I have gouramis in my 55 gallon. One pearl , one blue, 2 gold, one opaline, and 2 powder blue dwarfs. I really like them. They wernt real aggressive till I raised my water temps to help kill out ich. I almost have it gone and very little remains on my bigger angelfish. Also have neon tetras and 2 other angelfish in there and they don't mess with them only aggression is towards other gouramis. But when I had lower temps ( around 72 - 73 degrees ) they wernt aggressive at all.


----------



## holly12 (Apr 21, 2011)

^ Gouramis do best at temps' of 77-82 degrees.... 72-73 is reeeally low, glad you turned it up.
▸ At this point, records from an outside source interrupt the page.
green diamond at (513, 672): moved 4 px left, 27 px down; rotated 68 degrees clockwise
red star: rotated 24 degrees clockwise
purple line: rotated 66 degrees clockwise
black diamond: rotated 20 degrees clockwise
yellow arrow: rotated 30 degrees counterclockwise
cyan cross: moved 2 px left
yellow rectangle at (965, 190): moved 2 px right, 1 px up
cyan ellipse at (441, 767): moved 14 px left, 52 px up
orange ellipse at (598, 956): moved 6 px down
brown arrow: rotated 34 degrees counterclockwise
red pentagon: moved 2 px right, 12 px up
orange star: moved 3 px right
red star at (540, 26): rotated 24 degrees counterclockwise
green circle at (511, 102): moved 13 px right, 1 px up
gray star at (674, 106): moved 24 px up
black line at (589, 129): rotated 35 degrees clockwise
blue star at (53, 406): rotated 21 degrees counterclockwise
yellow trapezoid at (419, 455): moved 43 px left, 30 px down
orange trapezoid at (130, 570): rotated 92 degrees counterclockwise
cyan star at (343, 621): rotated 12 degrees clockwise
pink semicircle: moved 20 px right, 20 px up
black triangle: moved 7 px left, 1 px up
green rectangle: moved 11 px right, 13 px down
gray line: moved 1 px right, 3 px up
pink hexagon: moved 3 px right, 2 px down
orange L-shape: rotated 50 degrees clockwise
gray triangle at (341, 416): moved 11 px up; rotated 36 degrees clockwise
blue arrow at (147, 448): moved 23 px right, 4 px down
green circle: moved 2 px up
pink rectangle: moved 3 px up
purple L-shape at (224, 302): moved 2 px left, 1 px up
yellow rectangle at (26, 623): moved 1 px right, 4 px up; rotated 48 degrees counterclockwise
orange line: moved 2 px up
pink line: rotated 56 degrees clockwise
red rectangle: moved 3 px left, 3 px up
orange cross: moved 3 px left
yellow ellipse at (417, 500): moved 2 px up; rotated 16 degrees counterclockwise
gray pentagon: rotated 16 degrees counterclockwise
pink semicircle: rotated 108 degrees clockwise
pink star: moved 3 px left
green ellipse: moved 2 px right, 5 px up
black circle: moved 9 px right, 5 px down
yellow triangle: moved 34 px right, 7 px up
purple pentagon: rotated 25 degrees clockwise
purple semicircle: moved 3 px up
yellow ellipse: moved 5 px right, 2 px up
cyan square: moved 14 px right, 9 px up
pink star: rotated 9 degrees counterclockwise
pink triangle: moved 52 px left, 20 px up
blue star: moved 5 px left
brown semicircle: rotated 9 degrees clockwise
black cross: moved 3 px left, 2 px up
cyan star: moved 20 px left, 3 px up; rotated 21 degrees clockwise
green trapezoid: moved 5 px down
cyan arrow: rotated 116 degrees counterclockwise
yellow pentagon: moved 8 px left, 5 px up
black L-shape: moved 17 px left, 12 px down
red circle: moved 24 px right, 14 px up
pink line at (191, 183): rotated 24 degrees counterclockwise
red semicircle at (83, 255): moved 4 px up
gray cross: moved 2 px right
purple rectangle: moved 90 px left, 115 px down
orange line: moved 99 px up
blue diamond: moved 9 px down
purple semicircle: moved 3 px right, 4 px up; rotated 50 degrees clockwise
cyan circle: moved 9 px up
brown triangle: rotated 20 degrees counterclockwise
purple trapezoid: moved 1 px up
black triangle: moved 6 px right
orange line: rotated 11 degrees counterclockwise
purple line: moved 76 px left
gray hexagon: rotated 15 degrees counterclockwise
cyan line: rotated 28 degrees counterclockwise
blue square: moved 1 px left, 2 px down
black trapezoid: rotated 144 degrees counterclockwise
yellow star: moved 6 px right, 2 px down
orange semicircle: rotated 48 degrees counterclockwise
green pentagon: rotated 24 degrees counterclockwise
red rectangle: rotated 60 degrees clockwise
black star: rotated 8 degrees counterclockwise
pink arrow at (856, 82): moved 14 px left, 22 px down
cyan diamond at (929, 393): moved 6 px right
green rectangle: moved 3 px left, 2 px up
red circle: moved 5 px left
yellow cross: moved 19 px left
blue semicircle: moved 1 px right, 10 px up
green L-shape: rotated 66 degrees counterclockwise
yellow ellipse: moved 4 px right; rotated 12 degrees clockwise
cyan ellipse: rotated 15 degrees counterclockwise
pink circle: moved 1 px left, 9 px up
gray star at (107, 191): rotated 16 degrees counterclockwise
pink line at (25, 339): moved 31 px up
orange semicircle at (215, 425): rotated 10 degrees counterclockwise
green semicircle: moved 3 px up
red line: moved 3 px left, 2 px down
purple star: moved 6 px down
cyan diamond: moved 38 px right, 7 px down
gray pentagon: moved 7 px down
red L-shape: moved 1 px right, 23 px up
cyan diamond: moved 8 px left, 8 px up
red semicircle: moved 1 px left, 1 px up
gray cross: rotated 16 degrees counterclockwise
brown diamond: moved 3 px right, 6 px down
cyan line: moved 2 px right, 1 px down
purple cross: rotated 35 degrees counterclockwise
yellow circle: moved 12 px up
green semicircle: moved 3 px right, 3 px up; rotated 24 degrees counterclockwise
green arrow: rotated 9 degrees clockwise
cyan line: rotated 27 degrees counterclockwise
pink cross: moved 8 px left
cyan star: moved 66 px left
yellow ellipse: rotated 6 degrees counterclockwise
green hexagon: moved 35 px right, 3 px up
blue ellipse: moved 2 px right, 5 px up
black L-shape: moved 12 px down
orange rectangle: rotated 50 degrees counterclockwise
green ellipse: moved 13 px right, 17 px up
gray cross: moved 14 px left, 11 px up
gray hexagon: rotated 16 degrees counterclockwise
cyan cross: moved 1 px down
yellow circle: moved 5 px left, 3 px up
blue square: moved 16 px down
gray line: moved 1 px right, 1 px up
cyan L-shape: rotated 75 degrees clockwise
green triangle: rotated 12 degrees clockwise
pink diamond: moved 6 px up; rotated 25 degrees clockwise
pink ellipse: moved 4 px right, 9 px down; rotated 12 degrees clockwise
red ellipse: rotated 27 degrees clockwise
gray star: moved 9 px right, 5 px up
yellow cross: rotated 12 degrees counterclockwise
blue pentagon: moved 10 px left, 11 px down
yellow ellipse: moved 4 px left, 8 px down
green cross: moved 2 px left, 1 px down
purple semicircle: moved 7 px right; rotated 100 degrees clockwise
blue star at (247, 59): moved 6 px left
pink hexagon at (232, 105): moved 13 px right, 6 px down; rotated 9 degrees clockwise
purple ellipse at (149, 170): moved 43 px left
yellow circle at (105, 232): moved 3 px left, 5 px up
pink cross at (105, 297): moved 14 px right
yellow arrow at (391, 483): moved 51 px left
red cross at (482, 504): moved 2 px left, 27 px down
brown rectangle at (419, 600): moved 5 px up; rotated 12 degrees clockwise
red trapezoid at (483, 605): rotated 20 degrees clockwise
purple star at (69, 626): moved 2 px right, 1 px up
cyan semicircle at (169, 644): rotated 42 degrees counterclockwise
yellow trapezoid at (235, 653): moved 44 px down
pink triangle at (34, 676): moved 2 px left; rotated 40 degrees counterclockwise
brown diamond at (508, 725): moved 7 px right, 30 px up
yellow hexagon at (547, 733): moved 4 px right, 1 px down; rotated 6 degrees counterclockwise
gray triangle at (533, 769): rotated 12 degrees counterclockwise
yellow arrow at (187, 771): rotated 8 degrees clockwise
I am in LOVE with my Fire Honey Gouramis! They are the sweetest little fish! I have 1 male and 3 females in my 20g tank. I've had them for about 4 months and they haven't grown much - there about 1 - 1.5 inches... supposed to top out at 2 inches. They get along fine. Every once in a while I'll see the females swimming against each other (dominance) or chasing each other a bit, but it's like 10 second spats and then everyone is best friends again. They come right up and nip my hands and arms when I work in the tank. I tickle their bellies!

I HAD 1 male Dwarf Fire Gourami (MUCH different from a Fire Honey) and 3 females in my 36g. The male was about 2.5 inches (supposed to top out around 3) and the females were around 2 inches. It is a heavily planted tank with lots of drift wood and rocks and areas for everyone to hide. The male killed all 3 females within 2 weeks and then he ended up getting sick and he died.

Gouramis are well known for getting ill easily - I've been lucky with my Honey's so far - *knock on wood.

I wouldn't put more than 1 male of any gourami in a tank smaller than 100g's. Females you can usually do a few as they are normally less agressive, but sometimes they can get mean. 1 male and 2-3 females is the most recommended number to keep them in. (Males will not tolerate females of another species, just as a warning...)

In your 55g, I'd try either Honey Gouramis or Pearl (aka Lace) Gouramis. (Either species at 1 male to 2-3 females. (3 females is nice, because if the male pairs up with 1 then the other has a 'friend' to hang out with - that's what I was always recommended.) Honey's will top out at around 2 inches or so, Pearls get 4-5 (sooometimes 6) inches.

If you are determined to have more than 1 male, do 2 males and 4-6 females.... always want to make sure there are lots of girls so the males don't feel like they have to fight over 'slim pickings'. 

They enjoy heavily planted tanks with drift wood and rocks (even caves to hide in.) You can let some plants grow tall and drape over the water. They like the shade that is made and will also build bubble nests in them.)


----------